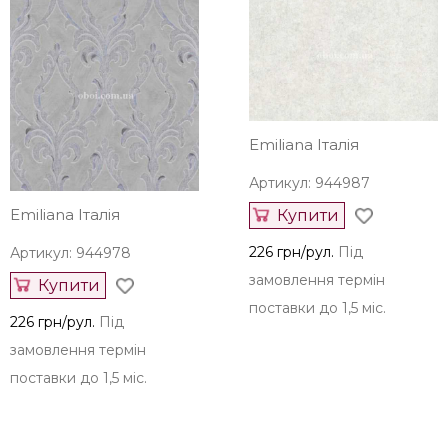
Emiliana Італія
Артикул: 944987
Emiliana Італія
Купити
226 грн/рул.
Під
Артикул: 944978
замовлення термін
Купити
поставки до 1,5 міс.
226 грн/рул.
Під
замовлення термін
поставки до 1,5 міс.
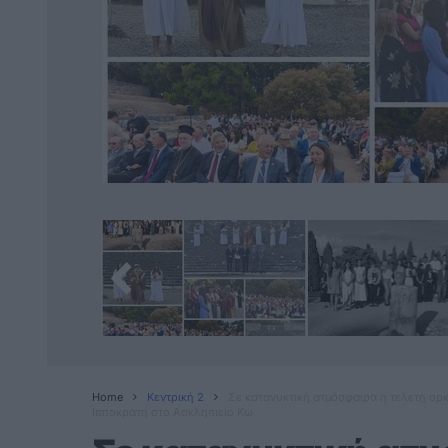
Home
Κεντρική 2
Σε κατανυκτική ατμόσφαιρα η τελετή ορ
Ιπποκράτη στο Ασκληπιείο Κω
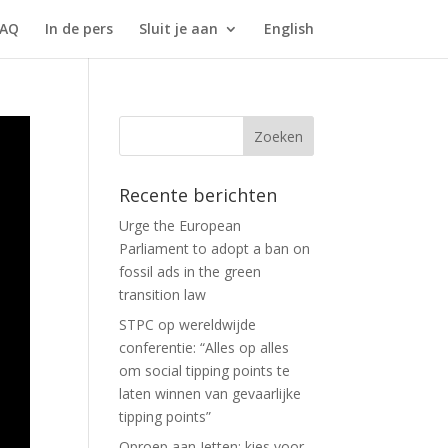
FAQ
In de pers
Sluit je aan
English
Recente berichten
Urge the European
Parliament to adopt a ban on
fossil ads in the green
transition law
STPC op wereldwijde
conferentie: “Alles op alles
om social tipping points te
laten winnen van gevaarlijke
tipping points”
Oproep aan Jetten: kies voor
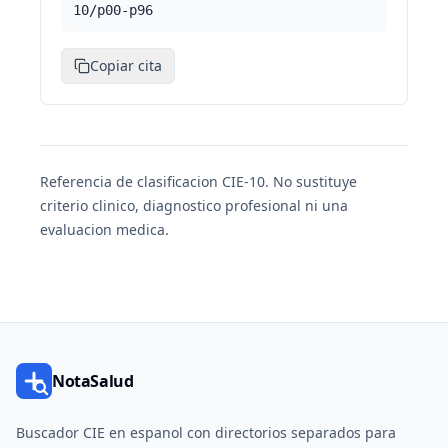
10/p00-p96
Copiar cita
Referencia de clasificacion CIE-10. No sustituye
criterio clinico, diagnostico profesional ni una
evaluacion medica.
NotaSalud
Buscador CIE en espanol con directorios separados para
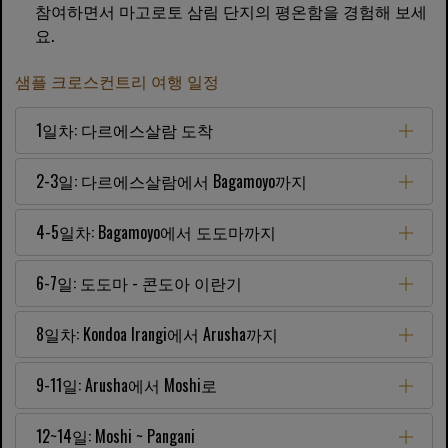
참여하면서 마고로토 삼림 단지의 평온함을 경험해 보세
요.
샘플 크로스컨트리 여행 일정
1일차: 다르에스살람 도착
2-3일: 다르에스살람에서 Bagamoyo까지
4-5일차: Bagamoyo에서 도도마까지
6-7일: 도도마 - 콘도아 이란기
8일차: Kondoa Irangi에서 Arusha까지
9-11일: Arusha에서 Moshi로
12~14일: Moshi ~ Pangani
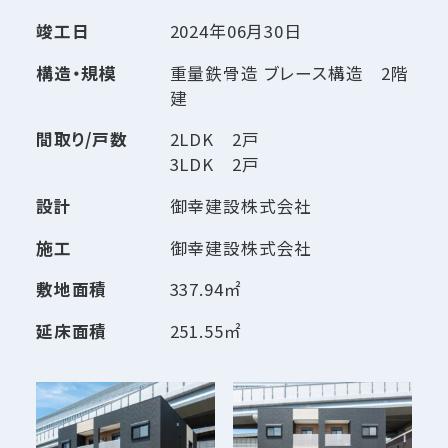
竣工日
2024年06月30日
構造・規模
重量鉄骨造 ブレース構造 2階
建
間取り/戸数
2LDK 2戸
3LDK 2戸
設計
御幸建設株式会社
施工
御幸建設株式会社
敷地面積
337.94㎡
延床面積
251.55㎡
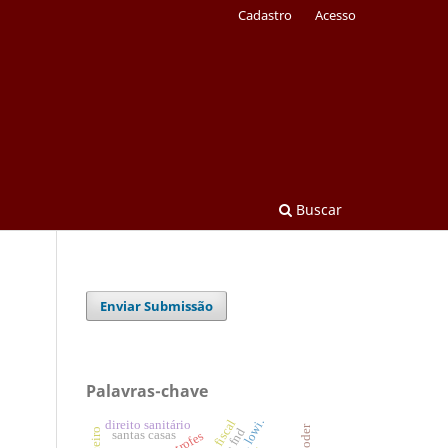
Cadastro
Acesso
Buscar
Enviar Submissão
Palavras-chave
direito sanitário
santas casas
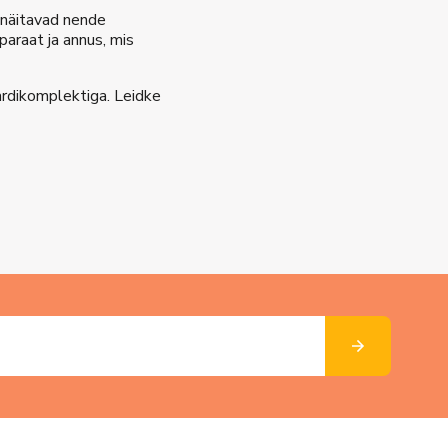
 näitavad nende
paraat ja annus, mis
rdikomplektiga. Leidke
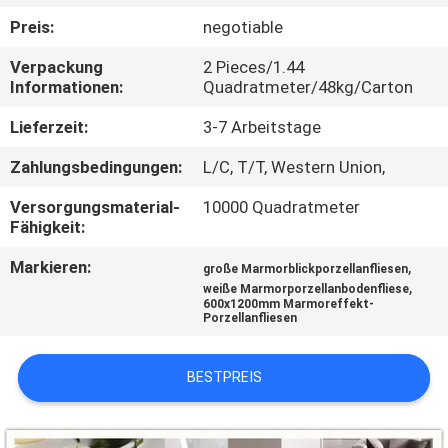
Preis:
negotiable
QUALITÄTSKONTROLLE
Verpackung
2 Pieces/1.44
Informationen:
Quadratmeter/48kg/Carton
KONTAKT
Lieferzeit:
3-7 Arbeitstage
MIT
Zahlungsbedingungen:
L/C, T/T, Western Union,
UNS
Versorgungsmaterial-
10000 Quadratmeter
Fähigkeit:
BITTE UM
Markieren:
,
EIN
große Marmorblickporzellanfliesen
,
weiße Marmorporzellanbodenfliese
ANGEBOT
600x1200mm Marmoreffekt-
Porzellanfliesen
SITEMAP
BESTPREIS
DATENSCHUTZRICHTLINIE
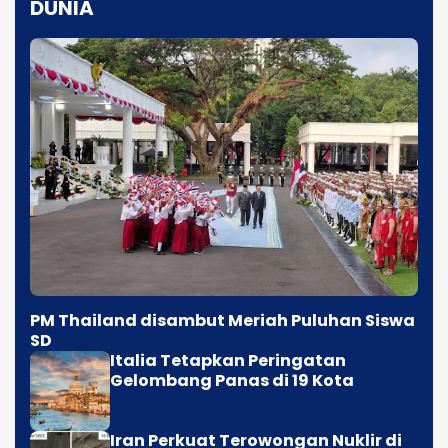
DUNIA
PM Thailand disambut Meriah Puluhan Siswa
SD
Italia Tetapkan Peringatan
Gelombang Panas di 19 Kota
Iran Perkuat Terowongan Nuklir di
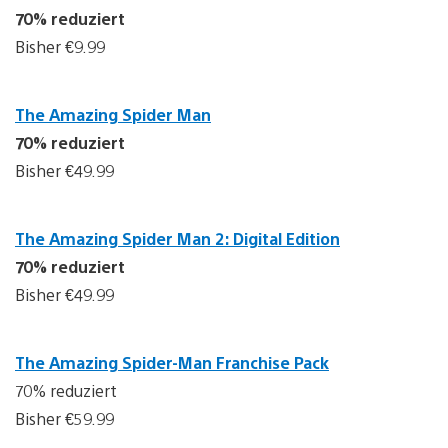
70% reduziert
Bisher €9.99
The Amazing Spider Man
70% reduziert
Bisher €49.99
The Amazing Spider Man 2: Digital Edition
70% reduziert
Bisher €49.99
The Amazing Spider-Man Franchise Pack
70% reduziert
Bisher €59.99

* * * * * * *

Repeat every entry exactly. Do not include the pictures.

» **RESULT**:
Emiliana Італія
Артикул: 944987
Emiliana Італія
Купити
226 грн/рул.
Під
Артикул: 944978
замовлення термін
Купити
поставки до 1,5 міс.
226 грн/рул.
Під
замовлення термін
поставки до 1,5 міс.
Home
Κεντρική 2
Σε κατανυκτική ατμόσφαιρα η τελετή ορ
Ιπποκράτη στο Ασκληπιείο Κω
FAQ
In de pers
Sluit je aan
English
Recente berichten
Urge the European
Parliament to adopt a ban on
fossil ads in the green
transition law
STPC op wereldwijde
conferentie: “Alles op alles
om social tipping points te
laten winnen van gevaarlijke
tipping points”
Oproep aan Jetten: kies voor
10/p00-p96
Copiar cita
Referencia de clasificacion CIE-10. No sustituye
criterio clinico, diagnostico profesional ni una
evaluacion medica.
NotaSalud
Buscador CIE en espanol con directorios separados para
참여하면서 마고로토 삼림 단지의 평온함을 경험해 보세
요.
샘플 크로스컨트리 여행 일정
1일차: 다르에스살람 도착
2-3일: 다르에스살람에서 Bagamoyo까지
4-5일차: Bagamoyo에서 도도마까지
6-7일: 도도마 - 콘도아 이란기
8일차: Kondoa Irangi에서 Arusha까지
9-11일: Arusha에서 Moshi로
12~14일: Moshi ~ Pangani
竣工日
2024年06月30日
構造・規模
重量鉄骨造 ブレース構造 2階
建
間取り/戸数
2LDK 2戸
3LDK 2戸
設計
御幸建設株式会社
施工
御幸建設株式会社
敷地面積
337.94㎡
延床面積
251.55㎡
Cadastro
Acesso
Buscar
Enviar Submissão
Palavras-chave
direito sanitário
santas casas
 näitavad nende
paraat ja annus, mis
rdikomplektiga. Leidke
Preis:
negotiable
QUALITÄTSKONTROLLE
Verpackung
2 Pieces/1.44
Informationen:
Quadratmeter/48kg/Carton
KONTAKT
Lieferzeit:
3-7 Arbeitstage
MIT
Zahlungsbedingungen:
L/C, T/T, Western Union,
UNS
Versorgungsmaterial-
10000 Quadratmeter
Fähigkeit:
BITTE UM
Markieren:
,
EIN
große Marmorblickporzellanfliesen
,
weiße Marmorporzellanbodenfliese
ANGEBOT
600x1200mm Marmoreffekt-
Porzellanfliesen
SITEMAP
BESTPREIS
DATENSCHUTZRICHTLINIE
DUNIA
PM Thailand disambut Meriah Puluhan Siswa
SD
Italia Tetapkan Peringatan
Gelombang Panas di 19 Kota
Iran Perkuat Terowongan Nuklir di
70% reduziert
Bisher €9.99
The Amazing Spider Man
70% reduziert
Bisher €49.99
The Amazing Spider Man 2: Digital Edition
70% reduziert
Bisher €49.99
The Amazing Spider-Man Franchise Pack
70% reduziert
Bisher €59.99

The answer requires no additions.